Wenn die Familie Huber schlecht wirtschaftet, kommt der Gerichtsvollzieher. Wenn die Firma Maier schlecht wirtschaftet, kommt der Konkursrichter.

Wenn eine Großbank katastrophal wirtschaftet - dann kommen die Spitzenpolitiker mit dem Milliarden-Geldsack. Ist das die Belohnung für Zocker? Muss ein Schädiger nur dreist genug und der Schaden nur groß genug sein, damit der Staat das Desaster nobilitiert? Sind die Hilfsfonds Fässer ohne Boden? Wird das gute Geld dem schlechten hinterhergeworfen?

In die Nischen geflohen

Sind das dumme Fragen? Sie sind so wenig dumm wie die konsternierte Feststellung, dass der Kapitalismus gerade dabei ist, private Verluste zu sozialisieren. Die Bundeskanzlerin spürt, dass es in der Finanzkrise keine dummen Fragen gibt, sondern allenfalls dumme Antworten.

Dumm sind die politischen Antworten, die das Vertrauen der Bürger in das demokratische System noch weiter gefährden und zerstören. Deswegen agieren Angela Merkel und ihr Finanzminister Peer Steinbrück so vorsichtig.

In der globalen Finanzkrise geht es ja nicht nur um das Vertrauen in den Geldmarkt, die Banken und die Finanzstabilität. Es geht auch um das Vertrauen in die Souveränität und die Gestaltungskraft der Demokratie.

In den vergangenen Wochen sind auf den Finanzmärkten viele Milliarden Dollar und Euro verbrannt. Das ist schlimm genug. Noch viel schlimmer wäre es, wenn in dem Feuer auch noch das demokratische Grundvertrauen verbrennen würde. Es geht also nicht nur darum, gigantische Geldlöcher zu stopfen, sondern auch darum, dass aus der Krise des globalen Kapitalismus nicht eine globale Krise der Demokratie wird.

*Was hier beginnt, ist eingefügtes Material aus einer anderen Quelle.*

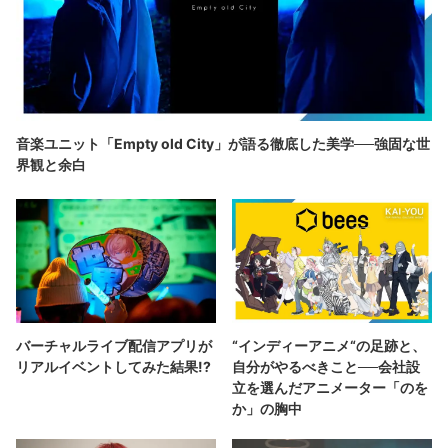
音楽ユニット「Empty old City」が語る徹底した美学──強固な世
界観と余白
バーチャルライブ配信アプリが
“インディーアニメ“の足跡と、
リアルイベントしてみた結果!?
自分がやるべきこと──会社設
立を選んだアニメーター「のを
か」の胸中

Die Dirigenten des internationalen Geldmarkts haben viel dafür getan, dass es so kommt. Sie haben erfolgreich versucht, die Politik demokratisch gewählter Regierungen ihrer Disziplin zu unterwerfen. Sie haben Regierungen genötigt, sie haben den Abbau von Kontrollen erzwungen - und sind gleichwohl mit eigens gegründeten Zweckgesellschaften in die Nischen der Welt geflohen, in denen sie ihre riskanten Geschäfte noch besser verstecken konnten.

Börsen - fünfte Macht im Staat

Die Großmanager des Geldmarkts taten so, als sei die Demokratie eine Spielwiese für Kleinbürger, und als hätten Wahlkämpfe und Wahlen nur eine Funktion ähnlich der, wie sie "Brot und Spiele" im alten Rom hatten - weil die wahren Wahlakte der Überzeugung der Großmanager nach auf dem Börsenmarkt stattfanden. Die Börsen als fünfte Macht im Staat: Das ist keine Übertreibung eines Globalisierungskritikers von Attac. Das ist die Beschreibung eines früheren Vorstandschefs der Deutschen Bank.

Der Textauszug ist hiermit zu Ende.